At B.C. Ferries, safety systems have been established for all 35 vessels and 4,000 employees in a fleet that spends more time at sea and carries more people than any other in this region. The corporation conducts more than 1,000 safety drills each year and at least one per shift.

Marshall, the B.C. Ferries vice-president, said the reason for so many drills is simple: "What you practice in drills is what you execute in real life."

To that end, there are drills on shore and on the water, even while passengers are on board - they are sometimes asked if they would like to participate.

Off the ship, the fleet's three bridge simulators, installed in 2007 at Swartz Bay, Tsawwassen and Departure Bay terminals, have been used to enhance the training of 210 deck officers and deck hands.

While the simulators currently are used for bridge operations, skills and systems, B.C. Ferries is working on creating engine-room management and crew resource management training exercises as well.

"We have dynamic models for almost all the ships," said Marshall, noting the simulator provides a chance to do trial runs of any kind of scenario involving other vessels, severe weather and anything else they can imagine happening on the water.

"We can stop any time and ask [the crew member being trained] who has the right of way, what course of action they should take," said Capt. Scott Tuttle, manager of the bridge simulator.

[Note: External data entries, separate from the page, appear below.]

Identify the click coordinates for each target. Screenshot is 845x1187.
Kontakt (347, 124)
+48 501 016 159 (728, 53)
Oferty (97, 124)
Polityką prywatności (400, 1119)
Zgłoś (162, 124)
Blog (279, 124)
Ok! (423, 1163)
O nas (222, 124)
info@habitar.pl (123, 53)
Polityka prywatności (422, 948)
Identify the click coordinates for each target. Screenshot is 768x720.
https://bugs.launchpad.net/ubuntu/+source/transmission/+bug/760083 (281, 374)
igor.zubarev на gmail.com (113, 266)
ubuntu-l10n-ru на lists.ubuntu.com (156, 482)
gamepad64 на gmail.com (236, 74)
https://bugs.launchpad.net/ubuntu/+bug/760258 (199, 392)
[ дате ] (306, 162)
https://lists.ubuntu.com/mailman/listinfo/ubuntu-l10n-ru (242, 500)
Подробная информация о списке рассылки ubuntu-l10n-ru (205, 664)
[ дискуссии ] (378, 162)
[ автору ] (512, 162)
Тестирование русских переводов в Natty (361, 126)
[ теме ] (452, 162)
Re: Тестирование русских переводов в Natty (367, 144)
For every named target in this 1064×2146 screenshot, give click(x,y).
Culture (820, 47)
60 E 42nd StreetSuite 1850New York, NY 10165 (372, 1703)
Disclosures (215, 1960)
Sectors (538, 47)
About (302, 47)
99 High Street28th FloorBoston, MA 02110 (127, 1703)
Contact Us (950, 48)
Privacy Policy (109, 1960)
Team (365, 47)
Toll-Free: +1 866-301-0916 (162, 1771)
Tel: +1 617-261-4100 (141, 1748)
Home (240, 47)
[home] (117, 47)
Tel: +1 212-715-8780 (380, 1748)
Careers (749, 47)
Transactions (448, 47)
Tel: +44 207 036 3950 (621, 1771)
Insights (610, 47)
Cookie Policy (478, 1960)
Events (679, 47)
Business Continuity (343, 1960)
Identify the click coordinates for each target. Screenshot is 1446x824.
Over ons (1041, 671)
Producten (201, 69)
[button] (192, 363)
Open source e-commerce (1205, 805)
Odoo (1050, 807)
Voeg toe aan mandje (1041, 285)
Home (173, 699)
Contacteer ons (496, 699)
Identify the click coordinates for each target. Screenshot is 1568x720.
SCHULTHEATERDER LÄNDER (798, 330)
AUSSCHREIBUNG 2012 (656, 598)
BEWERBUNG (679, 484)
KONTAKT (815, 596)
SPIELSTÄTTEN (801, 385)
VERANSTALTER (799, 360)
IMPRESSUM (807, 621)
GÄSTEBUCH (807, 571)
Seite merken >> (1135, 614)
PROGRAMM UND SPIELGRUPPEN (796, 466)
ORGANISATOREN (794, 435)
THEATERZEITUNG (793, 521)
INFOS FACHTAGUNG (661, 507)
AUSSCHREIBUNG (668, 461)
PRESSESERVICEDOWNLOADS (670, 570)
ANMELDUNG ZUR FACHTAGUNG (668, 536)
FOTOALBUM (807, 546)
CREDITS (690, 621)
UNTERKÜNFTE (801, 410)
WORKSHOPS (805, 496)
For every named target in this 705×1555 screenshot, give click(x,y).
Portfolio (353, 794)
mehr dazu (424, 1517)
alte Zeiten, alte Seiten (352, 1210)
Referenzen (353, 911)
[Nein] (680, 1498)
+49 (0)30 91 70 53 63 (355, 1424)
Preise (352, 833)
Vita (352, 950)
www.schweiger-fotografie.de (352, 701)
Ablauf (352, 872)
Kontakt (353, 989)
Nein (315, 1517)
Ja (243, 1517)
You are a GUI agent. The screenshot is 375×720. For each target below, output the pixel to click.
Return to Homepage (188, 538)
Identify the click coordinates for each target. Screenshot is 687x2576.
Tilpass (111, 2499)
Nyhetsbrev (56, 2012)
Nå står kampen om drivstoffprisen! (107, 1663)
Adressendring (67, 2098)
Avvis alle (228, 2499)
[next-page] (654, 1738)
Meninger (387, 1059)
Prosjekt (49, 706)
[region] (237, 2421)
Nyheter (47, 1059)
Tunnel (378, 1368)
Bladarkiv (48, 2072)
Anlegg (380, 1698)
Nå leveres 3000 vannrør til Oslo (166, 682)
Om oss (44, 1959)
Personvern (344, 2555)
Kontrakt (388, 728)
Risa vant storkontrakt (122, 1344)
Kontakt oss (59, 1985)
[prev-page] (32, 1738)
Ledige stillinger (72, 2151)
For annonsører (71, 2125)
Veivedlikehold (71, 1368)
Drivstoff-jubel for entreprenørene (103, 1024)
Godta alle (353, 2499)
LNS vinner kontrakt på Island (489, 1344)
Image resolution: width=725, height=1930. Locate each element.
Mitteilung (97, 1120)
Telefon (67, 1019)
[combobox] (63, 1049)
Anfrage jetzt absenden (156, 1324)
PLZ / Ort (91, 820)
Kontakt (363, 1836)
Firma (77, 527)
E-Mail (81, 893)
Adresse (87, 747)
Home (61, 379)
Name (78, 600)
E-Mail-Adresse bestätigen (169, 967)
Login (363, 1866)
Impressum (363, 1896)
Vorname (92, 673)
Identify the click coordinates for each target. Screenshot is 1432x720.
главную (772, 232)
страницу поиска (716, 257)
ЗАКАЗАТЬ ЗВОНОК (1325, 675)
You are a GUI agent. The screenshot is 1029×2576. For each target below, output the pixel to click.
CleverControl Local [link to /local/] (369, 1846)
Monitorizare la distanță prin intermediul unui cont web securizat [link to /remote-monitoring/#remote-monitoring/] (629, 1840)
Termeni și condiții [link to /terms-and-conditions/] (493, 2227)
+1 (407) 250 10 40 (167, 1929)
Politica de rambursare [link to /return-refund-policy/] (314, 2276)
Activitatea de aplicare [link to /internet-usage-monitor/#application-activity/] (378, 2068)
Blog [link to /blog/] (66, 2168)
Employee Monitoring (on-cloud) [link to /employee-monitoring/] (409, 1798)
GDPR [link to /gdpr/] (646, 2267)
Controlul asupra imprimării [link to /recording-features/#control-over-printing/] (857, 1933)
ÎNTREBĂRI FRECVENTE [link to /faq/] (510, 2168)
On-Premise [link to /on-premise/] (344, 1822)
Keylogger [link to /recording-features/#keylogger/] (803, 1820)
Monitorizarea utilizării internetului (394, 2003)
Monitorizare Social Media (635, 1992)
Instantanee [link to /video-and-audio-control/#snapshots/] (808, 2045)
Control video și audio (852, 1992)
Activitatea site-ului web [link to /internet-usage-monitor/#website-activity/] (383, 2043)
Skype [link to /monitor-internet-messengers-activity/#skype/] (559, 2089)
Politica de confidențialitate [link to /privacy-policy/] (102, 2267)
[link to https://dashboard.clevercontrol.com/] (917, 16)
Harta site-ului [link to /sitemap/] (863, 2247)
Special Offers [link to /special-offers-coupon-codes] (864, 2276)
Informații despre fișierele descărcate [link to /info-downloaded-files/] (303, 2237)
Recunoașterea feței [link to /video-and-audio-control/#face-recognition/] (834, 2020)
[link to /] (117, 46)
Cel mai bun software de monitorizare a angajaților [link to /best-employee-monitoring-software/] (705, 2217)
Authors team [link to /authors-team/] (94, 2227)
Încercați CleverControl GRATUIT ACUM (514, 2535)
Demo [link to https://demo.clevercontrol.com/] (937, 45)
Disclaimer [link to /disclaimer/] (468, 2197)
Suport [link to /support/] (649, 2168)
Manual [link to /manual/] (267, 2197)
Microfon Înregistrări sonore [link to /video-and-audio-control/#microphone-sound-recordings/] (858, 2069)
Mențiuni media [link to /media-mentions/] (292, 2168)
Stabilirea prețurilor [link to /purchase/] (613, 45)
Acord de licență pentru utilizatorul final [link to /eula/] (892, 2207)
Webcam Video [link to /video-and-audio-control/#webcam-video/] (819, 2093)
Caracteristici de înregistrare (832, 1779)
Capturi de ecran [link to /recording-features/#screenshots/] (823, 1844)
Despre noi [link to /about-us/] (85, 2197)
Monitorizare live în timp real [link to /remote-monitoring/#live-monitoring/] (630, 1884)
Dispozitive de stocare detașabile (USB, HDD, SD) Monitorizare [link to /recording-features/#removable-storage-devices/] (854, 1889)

"We can ask what sound signals they'd use. It just reinforces skills and when they walk out the door, they feel that much more confident.

"If you don't use it, you lose it, and there are a lot of aspects that don't get used in a typical day."

Greg Wirtz, president of the North West and Canada Cruise Association, which speaks for the cruise lines in this market, said their ships also have rigorous safety-exercise schedules and strictly adhere to international regulations.

"There's a global network of regulations on safety, and the safety of life at sea governs all things," he said. "Our industry is constantly working to be in compliance with and ahead of regulations."

Wirtz also noted there is an extra layer of safety governing large vessels like cruise ships in Canadian waters.

B.C. waters require large, foreignflagged vessels over 350 gross registered tonnes to have a B.C. pilot on board to navigate the ship, meaning it's piloted by a master with local knowledge of the waterways and harbours.

"Our marine area is very different from, say, over in Italy from the standpoint cruise ships cannot function in our waters without a B.C. coast pilot aboard. Although the captain has command of the ship, it is being navigated by a B.C. coast captain. Ships would not be allowed to get as close to shore [as the Costa Concordia]," said Pickrell.

There are about 110 pilots in B.C., 40 of whom are based in Victoria, according to B.C. Coast Pilots Ltd.

Pilots are responsible for navigating through the passageways along B.C.'s coast to ensure no damage to the ship, crew, public or the marine environment.